Problem with URL in OS X


#1

Hey All,

I am having a problem with the URL class. Whenever I request a URL using readEntireTextStream(bool) I always get a couple of garbage lines, at the start of the stream and at the end. The beginning garbage line seems to be always composed of three characters, and the end is usually “0”. This means that if I request an XML file via URL, it ALWAYS fails to parse.

In addition, I get the occasional 3 character garbage line in some webpages, between the beginning and the end.

Is this normal? Can anyone reproduce this?

Also, to reiterate a previous problem I was having, URL doesn’t seem to encode non-ascii characters properly. Things like curly quotes and em-dashes produce the wrong output.

Again, I am using OS X, 10.5.

thanks,

c.


#2

Just a wild guess that is most likely wrong, but is the document using characters not supported (installed) on that mac system?

FlyingIsFun1217


#3

We are talking em dashes, apostrophes and curly quotes here, not anything rare or fancy. Things like these:

— “ ” ′

(which I can see in the browser, in OS X) are totally mangled by URL.

c.


#4

Testing in Windows shows that the garbage lines at the beginning and the end are not present. Also, readEntireXmlStream works in the same uri that JUCE - OS X fails with. So this seems to be an OS X - only issue.

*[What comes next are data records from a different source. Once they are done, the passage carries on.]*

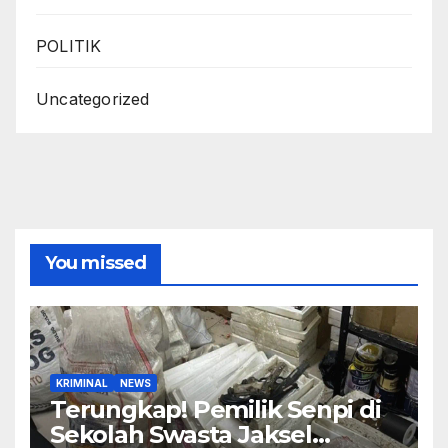
POLITIK
Uncategorized
You missed
KRIMINAL
NEWS
Terungkap! Pemilik Senpi di
Sekolah Swasta Jaksel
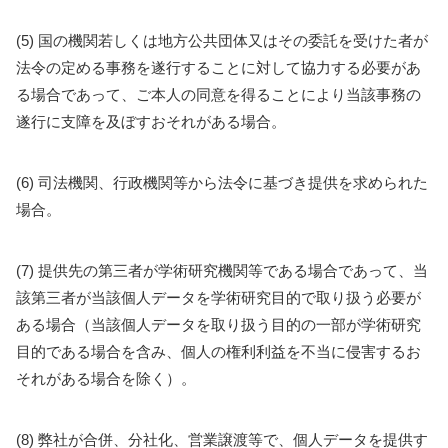
(5) 国の機関若しくは地方公共団体又はその委託を受けた者が
法令の定める事務を遂行することに対して協力する必要があ
る場合であって、ご本人の同意を得ることにより当該事務の
遂行に支障を及ぼすおそれがある場合。
(6) 司法機関、行政機関等から法令に基づき提供を求められた
場合。
(7) 提供先の第三者が学術研究機関等である場合であって、当
該第三者が当該個人データを学術研究目的で取り扱う必要が
ある場合（当該個人データを取り扱う目的の一部が学術研究
目的である場合を含み、個人の権利利益を不当に侵害するお
それがある場合を除く）。
(8) 弊社が合併、分社化、営業譲渡等で、個人データを提供す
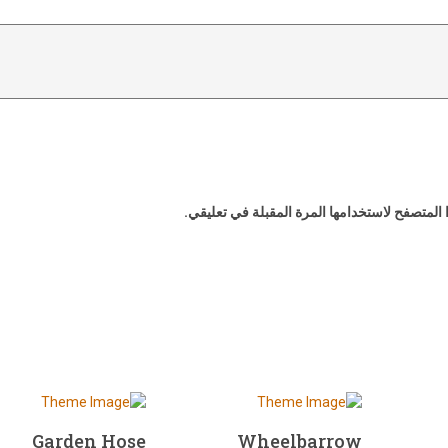
المتصفح لاستخدامها المرة المقبلة في تعليقي.
Garden Hose
Wheelbarrow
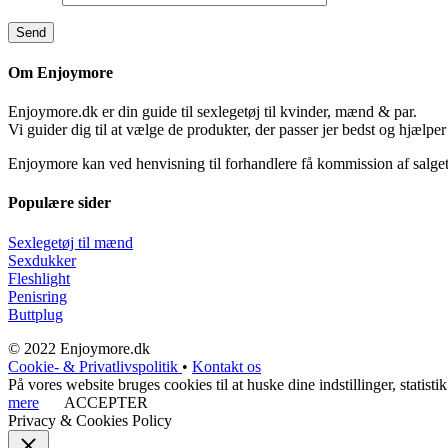
Om Enjoymore
Enjoymore.dk er din guide til sexlegetøj til kvinder, mænd & par.
Vi guider dig til at vælge de produkter, der passer jer bedst og hjælper
Enjoymore kan ved henvisning til forhandlere få kommission af salget
Populære sider
Sexlegetøj til mænd
Sexdukker
Fleshlight
Penisring
Buttplug
© 2022 Enjoymore.dk
Cookie- & Privatlivspolitik
•
Kontakt os
På vores website bruges cookies til at huske dine indstillinger, stati
mere
ACCEPTER
Privacy & Cookies Policy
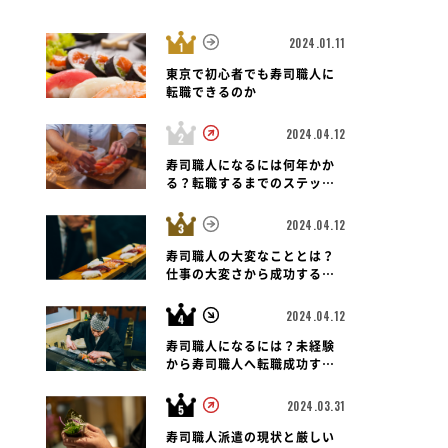
2024.01.11
東京で初心者でも寿司職人に
転職できるのか
2024.04.12
寿司職人になるには何年かか
る？転職するまでのステップ
と未経験者の可能性も紐解く
2024.04.12
寿司職人の大変なこととは？
仕事の大変さから成功する転
職のポイントまで
2024.04.12
寿司職人になるには？未経験
から寿司職人へ転職成功する
ための道のりとポイント
2024.03.31
寿司職人派遣の現状と厳しい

As far as “special characters” (like: — “ ”) that are not properly escaped, they get mangled in Windows as well. It would be nice if we would get the actual character… I thought we should, since pages are usually encoded in UTF-8 or better.

c.


#5

Sounds like a bug to me. Can you give me a URL to try that definitely does this?


#6

You can try:

http://matadata.com/bucket/test.html for escaping and non-escaping curly quotes. Non-escaped quotes produce “â” (plus apparently some other invisible stuff) in my system. This page, however, does not display the initial “garbage line”… I don’t know why.

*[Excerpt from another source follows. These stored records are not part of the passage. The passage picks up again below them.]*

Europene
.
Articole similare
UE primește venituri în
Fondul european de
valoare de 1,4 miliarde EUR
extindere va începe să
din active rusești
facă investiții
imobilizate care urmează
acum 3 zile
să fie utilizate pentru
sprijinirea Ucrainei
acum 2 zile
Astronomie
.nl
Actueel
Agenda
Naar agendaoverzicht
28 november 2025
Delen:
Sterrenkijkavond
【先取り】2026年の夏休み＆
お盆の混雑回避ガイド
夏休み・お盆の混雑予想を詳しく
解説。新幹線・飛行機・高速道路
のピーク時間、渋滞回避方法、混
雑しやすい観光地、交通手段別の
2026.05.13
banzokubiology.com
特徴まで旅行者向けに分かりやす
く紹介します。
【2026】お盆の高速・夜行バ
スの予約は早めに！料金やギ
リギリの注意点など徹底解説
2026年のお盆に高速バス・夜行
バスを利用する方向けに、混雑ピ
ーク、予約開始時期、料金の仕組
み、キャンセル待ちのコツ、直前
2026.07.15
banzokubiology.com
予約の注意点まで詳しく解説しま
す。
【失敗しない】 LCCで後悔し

my site: http://matadata.com is hopelessly broken by URL. Newlines basically produce garbage, and there are random characters interspersed throughout. I changed the character encoding of the source files to no effect. It might be how PHP is serving the HTML, but I have no control over that.

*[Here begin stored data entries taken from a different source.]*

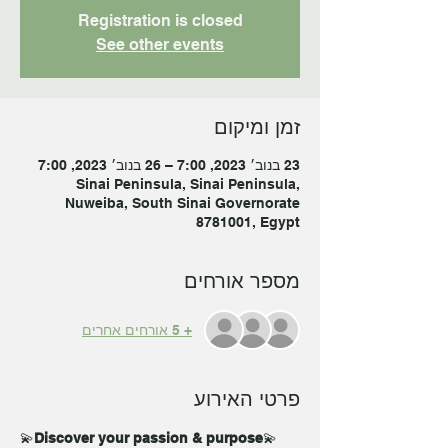
Registration is closed
See other events
זמן ומיקום
23 בנוב׳ 2023, 7:00 – 26 בנוב׳ 2023, 7:00
Sinai Peninsula, Sinai Peninsula,
Nuweiba, South Sinai Governorate
8781001, Egypt
מספר אורחים
+ 5 אורחים אחרים
פרטי האירוע
💫
Discover your passion & purpose
💫 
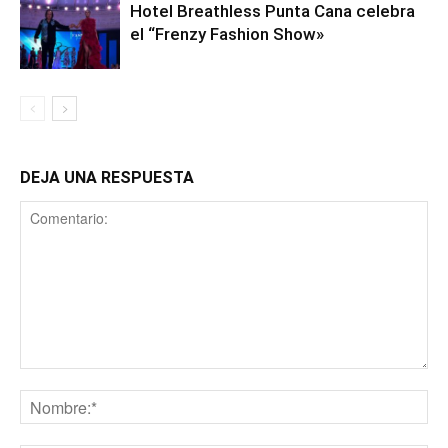
Hotel Breathless Punta Cana celebra
el “Frenzy Fashion Show»
DEJA UNA RESPUESTA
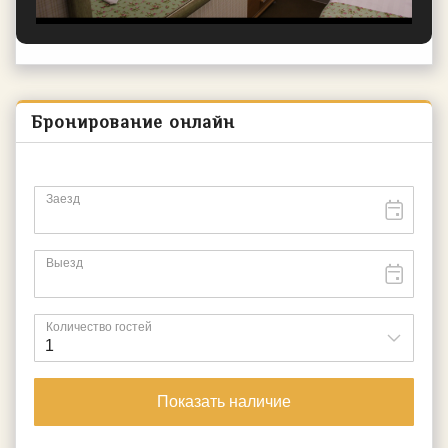
Бронирование онлайн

http://nytimes.com displays the initial garbage line, and the closing “0” line.

http://search.yahooapis.com/WebSearchService/V1/webSearch?appid=YahooDemo&query=madonna&results=3&start=0 returns an XML file that is can’t be parsed in my system due to the initial garbage line and the closing 0.

thanks,

c.


#7

It’s probably HTTP1.1 Chunk encoding you’re getting.

Please refer to this page to understand what’s going on…


#8

Hi Jules,

Are you working on this (I see in the juce_mac_HTTPStream.h a commented line about chunk encoding) or is it worth that I spend some time on it ?

update: a trivial fix is of course to replace HTTP/1.1 by HTTP/1.0 in the headers sent


#9

I hadn’t had time to look at it yet, but I’ll need to very soon. (Good idea about just changing the header version)


#10

I was seeing the same behavior on Mac OS X doing CDDB lookups over HTTP with juce 1.45: garbage bytes at the beginning and end of the message (as it turns out, chunked-encoding headers)–the same code worked fine on Windows for months.

Changing the header to HTTP/1.0 in juce_mac_HTTPStream.h seems to have fixed it–big thanks to jpo for posting that suggestion here. :slight_smile:

Art


#11

Yes, thanks - in the tip version it now uses http 1.0, and seems to work for me.